The era of AI-powered Internet is already here

The idea of an internet dominated by AI-generated content already exists and it doesn’t look good. From ChatGPT Once on the market, AI-generated content is gradually infiltrating the Internet. Artificial intelligence has been around for decades. But consumer-facing ChatGPT has pushed AI into the mainstream, creating unprecedented accessibility to advanced AI models and demand that […]

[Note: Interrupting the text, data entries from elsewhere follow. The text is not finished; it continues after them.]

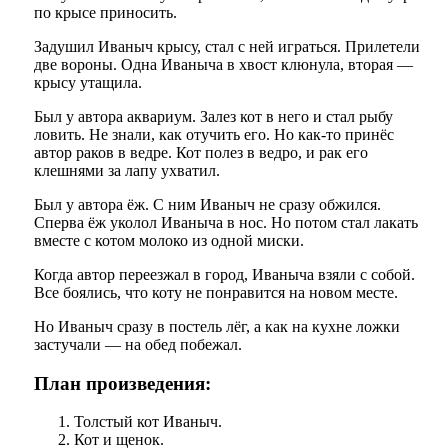
по крысе приносить.
Задушил Иваныч крысу, стал с ней играться. Прилетели
две вороны. Одна Иваныча в хвост клюнула, вторая —
крысу утащила.
Был у автора аквариум. Залез кот в него и стал рыбу
ловить. Не знали, как отучить его. Но как-то принёс
автор раков в ведре. Кот полез в ведро, и рак его
клешнями за лапу ухватил.
Был у автора ёж. С ним Иваныч не сразу обжился.
Сперва ёж уколол Иваныча в нос. Но потом стал лакать
вместе с котом молоко из одной миски.
Когда автор переезжал в город, Иваныча взяли с собой.
Все боялись, что коту не понравится на новом месте.
Но Иваныч сразу в постель лёг, а как на кухне ложки
застучали — на обед побежал.
План произведения:
Толстый кот Иваныч.
Кот и щенок.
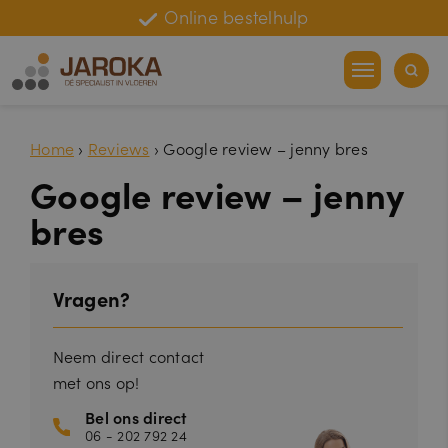
Online bestelhulp
Advies op maat
Home
›
Reviews
›
Google review – jenny bres
Google review – jenny
bres
Vragen?
Neem direct contact
met ons op!
Bel ons direct
06 - 202 792 24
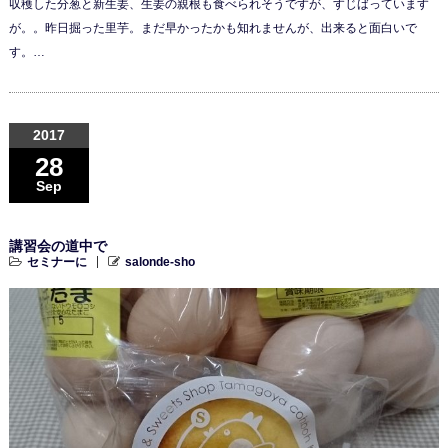
収穫した分葱と新生姜、生姜の親根も食べられそうですが、すじばっています
が。。昨日掘った里芋。まだ早かったかも知れませんが、出来ると面白いで
す。…
2017
28
Sep
講習会の道中で
セミナーに
salonde-sho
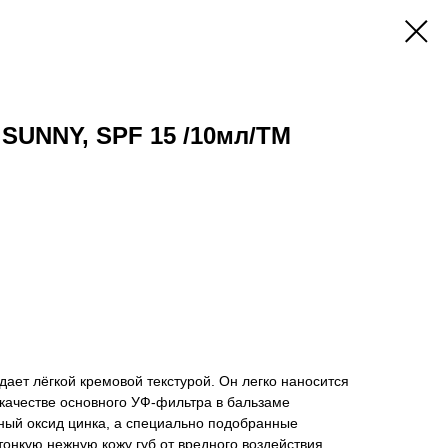
 SUNNY, SPF 15 /10мл/ТМ
дает лёгкой кремовой текстурой. Он легко наносится
 качестве основного УФ-фильтра в бальзаме
ный оксид цинка, а специально подобранные
тонкую нежную кожу губ от вредного воздействия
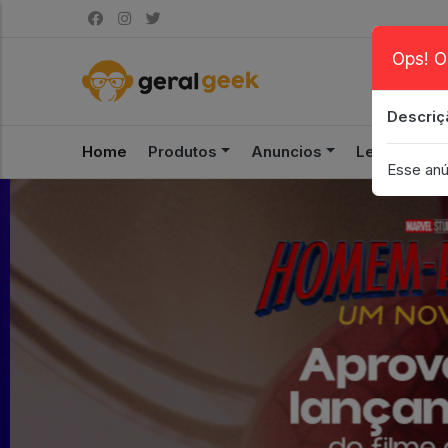
Ops! O
Descriç
Home
Produtos
Anuncios
Leilão
S
Esse anú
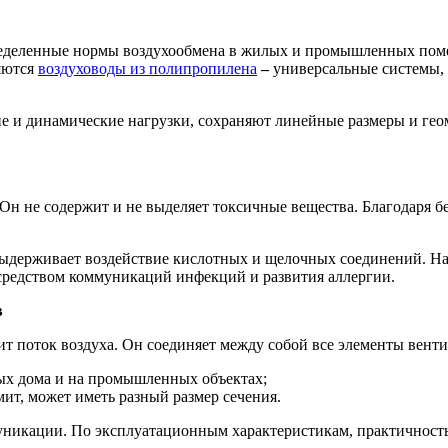
еделенные нормы воздухообмена в жилых и промышленных поме
яются
воздуховоды из полипропилена
–
универсальные системы, 
и динамические нагрузки, сохраняют линейные размеры и геом
 Он не содержит и не выделяет токсичные вещества. Благодаря 
ыдерживает воздействие кислотных и щелочных соединений. На 
осредством коммуникаций инфекций и развития аллергии.
в
ит поток воздуха. Он соединяет между собой все элементы вен
лых дома и на промышленных объектах;
ит, может иметь разный размер сечения.
уникации. По эксплуатационным характеристикам, практичност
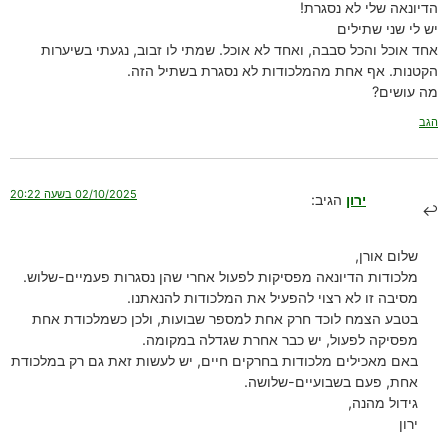
הדיונאה שלי לא נסגרת!
יש לי שני שתילים
אחד אוכל והכל סבבה, ואחד לא אוכל. שמתי לו זבוב, נגעתי בשיערות
הקטנות. אף אחת מהמלכודות לא נסגרת בשתיל הזה.
מה עושים?
הגב
02/10/2025 בשעה 20:22
ירון
הגיב:
שלום אורן,
מלכודות הדיונאה מפסיקות לפעול אחרי שהן נסגרות פעמיים-שלוש.
מסיבה זו לא רצוי להפעיל את המלכודות להנאתנו.
בטבע הצמח לוכד חרק אחת למספר שבועות, ולכן כשמלכודת אחת
מפסיקה לפעול, יש כבר אחרת שגדלה במקומה.
באם מאכילים מלכודות בחרקים חיים, יש לעשות זאת גם רק במלכודת
אחת, פעם בשבועיים-שלושה.
גידול מהנה,
ירון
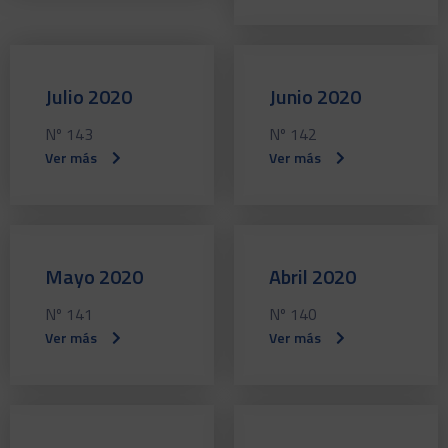
Julio 2020
Junio 2020
Nº 143
Nº 142
Ver más
Ver más
Mayo 2020
Abril 2020
Nº 141
Nº 140
Ver más
Ver más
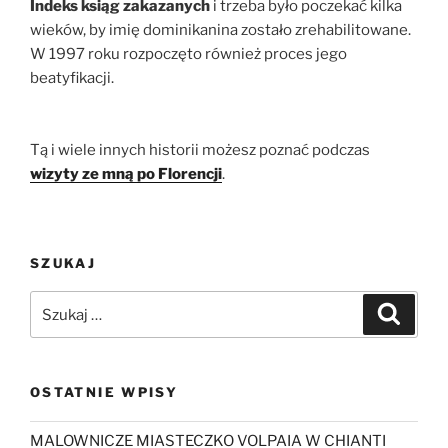
Indeks ksiąg zakazanych
i trzeba było poczekać kilka
wieków, by imię dominikanina zostało zrehabilitowane.
W 1997 roku rozpoczęto również proces jego
beatyfikacji.
Tą i wiele innych historii możesz poznać podczas
wizyty ze mną po Florencji
.
SZUKAJ
Szukaj:
Szukaj
OSTATNIE WPISY
MALOWNICZE MIASTECZKO VOLPAIA W CHIANTI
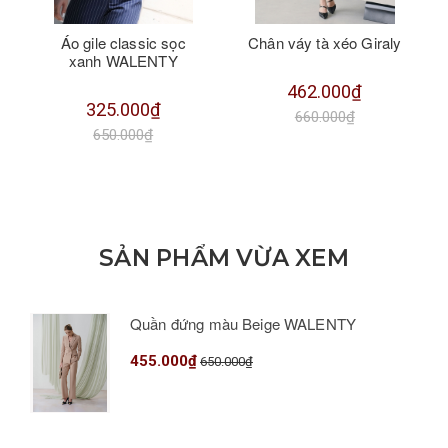
Áo gile classic sọc
Chân váy tà xéo Giraly
xanh WALENTY
462.000₫
325.000₫
660.000₫
650.000₫
SẢN PHẨM VỪA XEM
Quần đứng màu Beige WALENTY
455.000₫
650.000₫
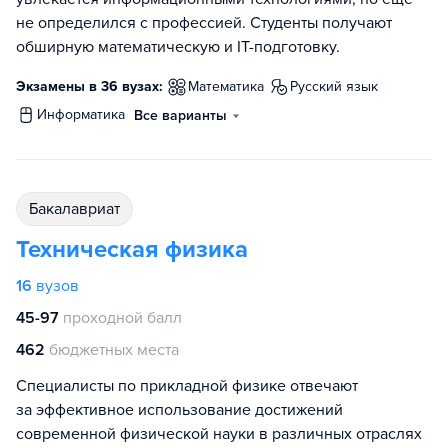
не определился с профессией. Студенты получают
обширную математическую и IT-подготовку.
Экзамены в 36 вузах:
математика
русский язык
информатика
Все варианты
бакалавриат
Техническая физика
16
вузов
45-97
проходной балл
462
бюджетных места
Специалисты по прикладной физике отвечают
за эффективное использование достижений
современной физической науки в различных отраслях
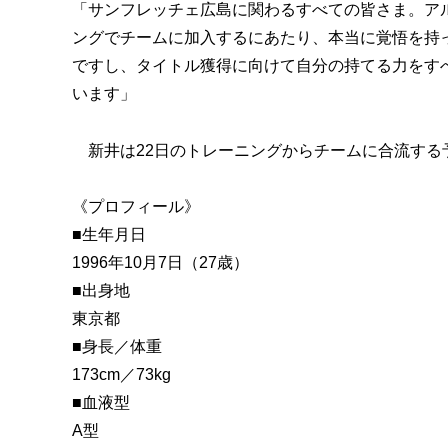
「サンフレッチェ広島に関わるすべての皆さま。ア
ングでチームに加入するにあたり、本当に覚悟を持
ですし、タイトル獲得に向けて自分の持てる力をす
います」
新井は22日のトレーニングからチームに合流する
《プロフィール》
■生年月日
1996年10月7日（27歳）
■出身地
東京都
■身長／体重
173cm／73kg
■血液型
A型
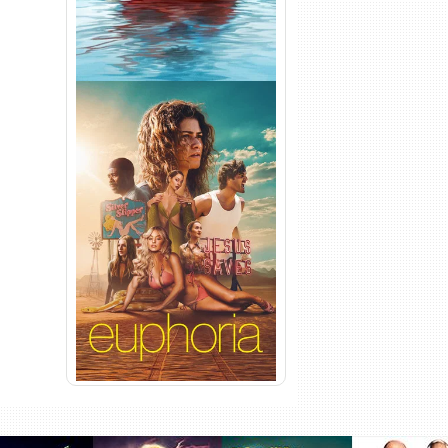
Euphoria 3ª Temporada
Torrent (2026) WEB-DL 1080p
Dual Áudio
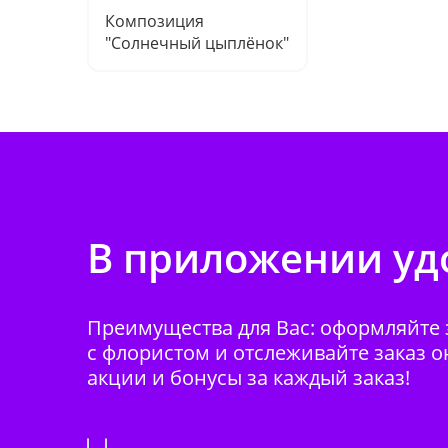
Композиция
"Солнечный цыплёнок"
В приложении удо
Преимущества для Вас: оформляйте з
с флористом и отслеживайте заказ о
акции и бонусы за каждый заказ!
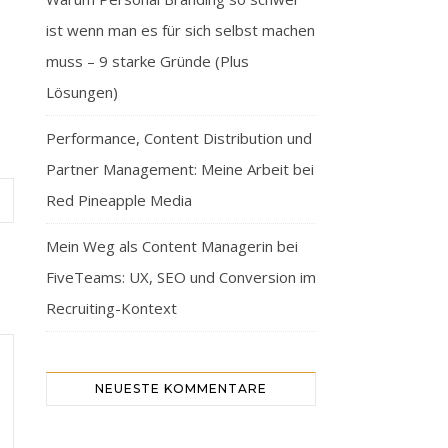
ist wenn man es für sich selbst machen
muss – 9 starke Gründe (Plus
Lösungen)
Performance, Content Distribution und
Partner Management: Meine Arbeit bei
Red Pineapple Media
Mein Weg als Content Managerin bei
FiveTeams: UX, SEO und Conversion im
Recruiting-Kontext
NEUESTE KOMMENTARE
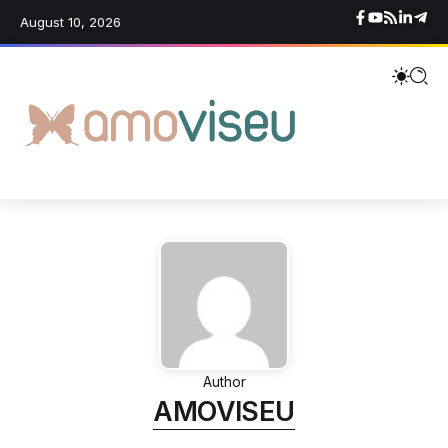
August 10, 2026
Author
AMOVISEU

Technology Jan 27, 2024 247 Add to Reading List

The era of AI-powered Internet is already here

The idea of an internet dominated by AI-generated content already exists and it doesn’t look good.

From ChatGPT Once on the market, AI-generated content is gradually infiltrating the Internet. Artificial intelligence has been around for decades. But consumer-facing ChatGPT has pushed AI into the mainstream, creating unprecedented accessibility to advanced AI models and demand that businesses are eager to capitalize on.

As a result, businesses and users are leveraging generative AI to produce large volumes of content. While the initial concern is the abundance of content containing inaccuracies, gibberish and misinformation, the long-term effect is a complete degradation of web content into useless garbage.

Garbage goes in, garbage goes out

If you think, The Internet already contains a bunch of useless garbage, it’s true, but it’s different. “There’s a lot of waste out there … but it’s incredibly varied and diverse,” said Nader Henein, vice president analyst at management consulting firm Gartner. As LLMs feed on each other’s content, the quality deteriorates and becomes vaguer, like a photocopy of a photocopy of an image.

Think of it this way: the first version of ChatGPT was the last model to be trained on entirely human-generated content. Since then, each model contains training data whose AI-generated content is difficult to verify or even track. This becomes unreliable, or to put it bluntly, useless data. When this happens, “we lose content quality and accuracy, And we’re losing diversity,” said Henein, a data protection and artificial intelligence researcher. “Everything starts to look like the same thing.”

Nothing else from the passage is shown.